Why floats suck - accurate galaxy-wide coordinates in 128 bits - peterhajas
http://www.facepunch.com/content/119-Why-floats-suck.
======
mturk
I am an astrophysicist, and I deal with this issue directly. In my
simulations, I do deeply nested Adaptive Mesh Refinement calculations. These
simulations run inside an Eulerian grid, where each cell contains a fluid
element. These cells are collected into grid patches. When a cell inside a
given grid exceeds some criteria, we refine it by inserting 8 cells; the next
level of cells are then collected and minimum bounding boxes are created that
cover the flagged cells, and we compute now at an additional 'level' of
refinement.

My research concerns the formation of the first stars in the universe. In
order to set up the initial conditions of these objects correctly, we have to
resolve fluctuations in the background density of the Universe on the scale of
kiloparsecs. However, we are also mostly concerned about how the fluid behaves
on much smaller scales, at the tens to hundreds to thousands of AU scale, all
the way down to the radius of the sun or even lower.
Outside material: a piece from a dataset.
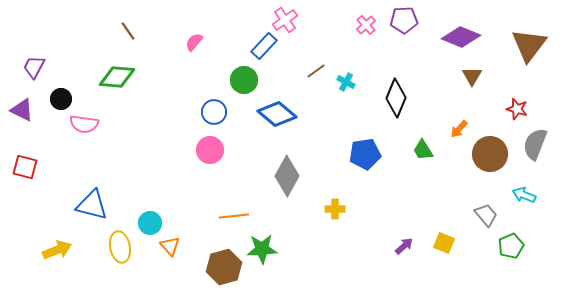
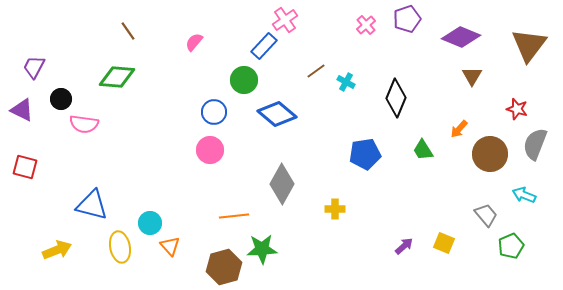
purple pentagon at (404, 20): moved 3 px right, 1 px up; rotated 16 degrees counterclockwise
gray diamond at (287, 176): moved 5 px left, 8 px down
In one of my "stunt" runs, I ran up to 42 levels of refinement inside a box;
this means that the dynamic range between the coarsest cells and the finest
cells was 2^42. For the most part, however, we only use about 30-33 levels of
refinement. In order to attain this resolution, we utilize extended precision
positioning. (Future versions of the code will utilize integer positioning
with relative offsets for Lagrangian elements like particles.) Inserting this
functionality into the code took quite a bit of debugging and testing, in
particular because we had to account for differences in how Intel, PGI and GNU
passed extended precision values back and forth between Fortran and C.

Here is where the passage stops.